First, paper views would be inserted into the
viewer through the top. Once the picture was in place, a lid
was placed on top. The viewer was rather light-tight; some poly-o-rama
panoptiques had real gold foil on its edges and corners to reflect
any light that might enter through these areas.
Two types of lighting scenarios:
To allow people to see two different images when
looking at a paper view, backlighting and frontlighting techniques
were used. In backlighting, a light was placed behind the
paper view so that anything painted onto the side facing the eyes
was lit. In frontlighting, light was allowed to pass through
the front end of the viewer and through the paper view, so that
both sides of the paper view are lit together.
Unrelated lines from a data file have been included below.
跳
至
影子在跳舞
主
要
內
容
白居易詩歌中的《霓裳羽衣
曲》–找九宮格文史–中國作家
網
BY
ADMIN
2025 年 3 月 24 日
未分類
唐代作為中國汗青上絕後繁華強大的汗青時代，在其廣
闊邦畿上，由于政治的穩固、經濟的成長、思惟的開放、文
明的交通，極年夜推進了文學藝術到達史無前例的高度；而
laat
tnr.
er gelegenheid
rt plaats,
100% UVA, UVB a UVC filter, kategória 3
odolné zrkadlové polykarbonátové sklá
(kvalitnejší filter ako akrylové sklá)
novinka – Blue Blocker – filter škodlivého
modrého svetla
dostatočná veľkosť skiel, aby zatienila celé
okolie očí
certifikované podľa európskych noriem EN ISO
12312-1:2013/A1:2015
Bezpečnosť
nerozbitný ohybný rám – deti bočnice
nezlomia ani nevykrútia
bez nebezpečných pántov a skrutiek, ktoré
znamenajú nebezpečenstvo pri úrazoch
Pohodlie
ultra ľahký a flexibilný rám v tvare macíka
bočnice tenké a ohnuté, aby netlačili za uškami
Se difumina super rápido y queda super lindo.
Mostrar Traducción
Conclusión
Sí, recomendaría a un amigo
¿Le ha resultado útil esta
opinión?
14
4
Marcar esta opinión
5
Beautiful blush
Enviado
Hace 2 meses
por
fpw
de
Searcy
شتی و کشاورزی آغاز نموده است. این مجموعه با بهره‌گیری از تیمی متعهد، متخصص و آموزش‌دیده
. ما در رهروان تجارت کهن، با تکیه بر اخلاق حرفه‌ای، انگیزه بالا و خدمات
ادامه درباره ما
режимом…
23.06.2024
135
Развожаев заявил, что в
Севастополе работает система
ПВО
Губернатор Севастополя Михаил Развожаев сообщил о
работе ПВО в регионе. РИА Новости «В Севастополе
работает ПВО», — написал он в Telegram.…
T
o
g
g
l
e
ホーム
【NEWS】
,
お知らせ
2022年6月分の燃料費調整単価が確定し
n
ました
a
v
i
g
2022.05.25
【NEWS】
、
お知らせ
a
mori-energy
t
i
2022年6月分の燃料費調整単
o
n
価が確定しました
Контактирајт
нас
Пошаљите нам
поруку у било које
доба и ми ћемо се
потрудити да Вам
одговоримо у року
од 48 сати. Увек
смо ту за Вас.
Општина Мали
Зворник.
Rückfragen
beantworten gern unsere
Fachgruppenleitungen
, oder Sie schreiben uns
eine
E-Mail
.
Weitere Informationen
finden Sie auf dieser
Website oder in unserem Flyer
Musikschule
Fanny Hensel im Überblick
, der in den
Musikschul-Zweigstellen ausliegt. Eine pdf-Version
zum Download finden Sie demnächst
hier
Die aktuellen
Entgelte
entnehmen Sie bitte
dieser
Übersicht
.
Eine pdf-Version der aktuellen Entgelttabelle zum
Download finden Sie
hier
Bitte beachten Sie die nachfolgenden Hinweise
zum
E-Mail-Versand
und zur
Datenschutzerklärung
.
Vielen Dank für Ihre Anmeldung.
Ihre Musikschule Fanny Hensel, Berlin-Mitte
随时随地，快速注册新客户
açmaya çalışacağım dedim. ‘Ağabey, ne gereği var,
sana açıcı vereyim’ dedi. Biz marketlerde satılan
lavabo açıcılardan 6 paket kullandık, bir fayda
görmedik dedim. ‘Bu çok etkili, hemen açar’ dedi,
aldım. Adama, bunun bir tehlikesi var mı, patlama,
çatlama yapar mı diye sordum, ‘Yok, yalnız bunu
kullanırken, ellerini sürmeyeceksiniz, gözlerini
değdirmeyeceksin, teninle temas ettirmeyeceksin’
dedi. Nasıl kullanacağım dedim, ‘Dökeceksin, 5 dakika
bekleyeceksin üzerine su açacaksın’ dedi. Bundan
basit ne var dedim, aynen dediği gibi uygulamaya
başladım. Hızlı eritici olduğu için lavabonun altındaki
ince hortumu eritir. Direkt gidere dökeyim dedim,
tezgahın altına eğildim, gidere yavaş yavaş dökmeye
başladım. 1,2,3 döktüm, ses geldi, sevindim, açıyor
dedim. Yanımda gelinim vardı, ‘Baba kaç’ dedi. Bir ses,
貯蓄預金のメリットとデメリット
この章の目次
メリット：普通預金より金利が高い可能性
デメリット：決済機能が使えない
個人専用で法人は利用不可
The scenes were often before/after pictures, such as a
promenade during day and night, or a building before and after a
door or window had been opened. The two lighting scenarios
made it possible for the two different images to be seen,
depending on the type of lighting. A person would cover the
front end of the viewer to see the "before" image (with
backlighting), and then uncover the front end to see the
"after" image (with frontlighting). Or, the
process was reversed so that the "before" image was
frontlit, and the "after" image was backlit.
What became of it:
Because of the delicate nature of the poly-o-rama
panoptique's paper views, this device never became a children's
toy as several of the other optical toys have.